The rush to buy ahead of the introduction of a 3% Stamp Duty surcharge last year has skewed the data somewhat. However, experts from Connells say that government measures, designed to reduce buy-to-let growth, are already putting off private landlords.
Smaller margins, higher tax bracket
Although government calculations estimate that 82% of landlords are not paying more under the new rules, many private landlords have found themselves bumped into a higher tax bracket. To continue to make a steady yield from their property, the National Landlords Association (NLA) says their rents will have to increase by 11%.
As an alternative to rent hikes, some landlords have opted to remortgage in a bid to reduce their monthly repayments and get better rates.

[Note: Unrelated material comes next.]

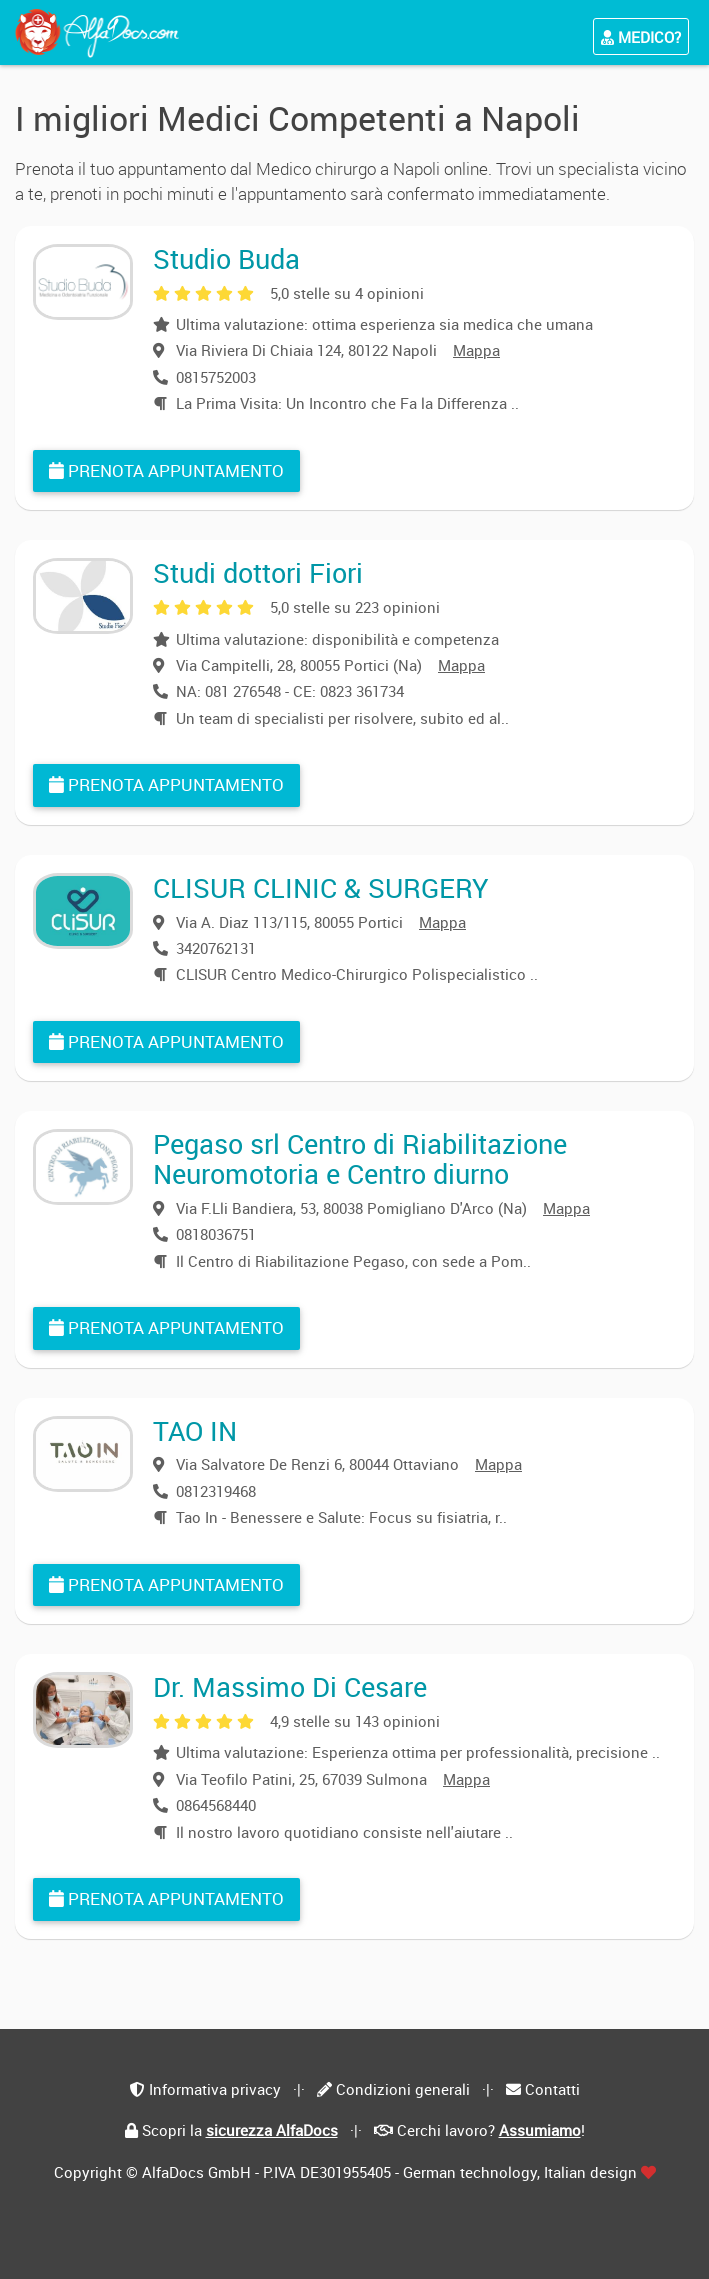 This screenshot has width=709, height=2279. What do you see at coordinates (195, 1430) in the screenshot?
I see `TAO IN` at bounding box center [195, 1430].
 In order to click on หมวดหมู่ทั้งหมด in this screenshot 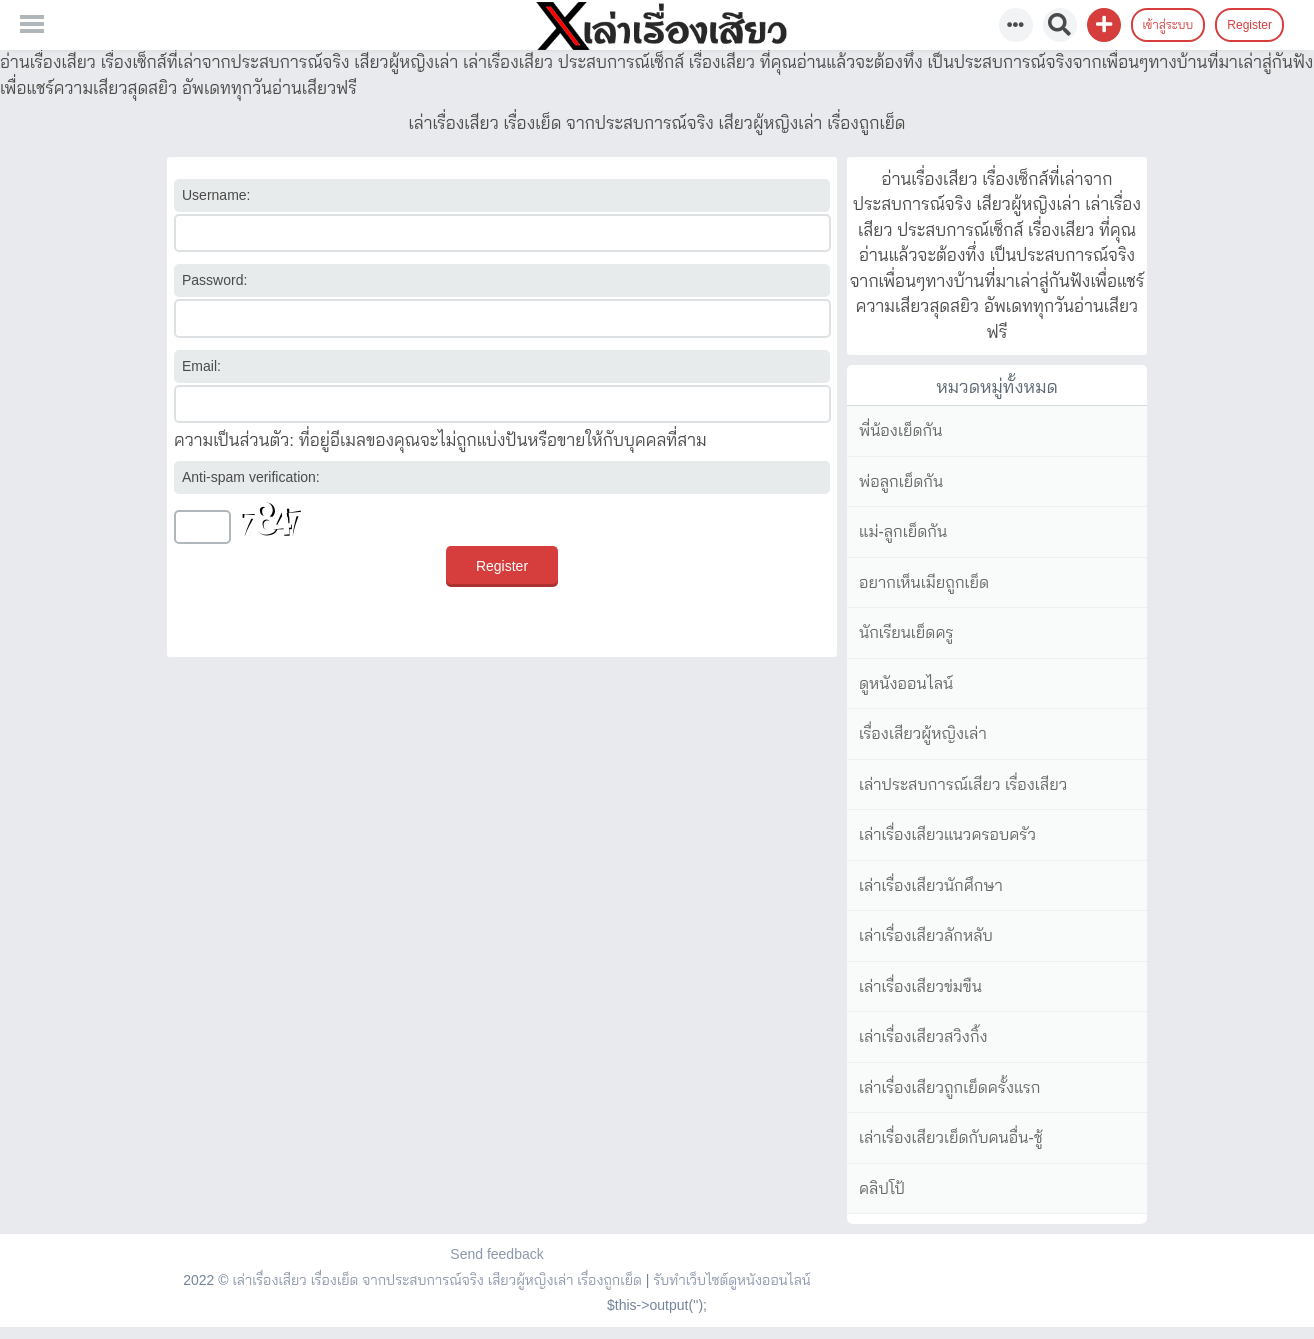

The scale of this trend is shown in the proportion of valuations conducted for remortgage applications, which has jumped from just 6% of valuations in 2012 to 11% in 2016-17.
Long-term impacts
Private landlords must be alert to the potential fallout from these new trends. As fewer landlords enter the market, rents may rise again. While this is good news for the 21% of landlords the NLA says make no profit, too much pressure on tenants could result in missed payments or defaults. Managing the situation will be key to ensuring a steady cash flow while the market settles.
Similarly, reducing monthly mortgage repayments and seeking a new deal may ease short-term pressure. But if interest rates rise from their current low point, so will those bills – something that must be factored into long-term forecasts.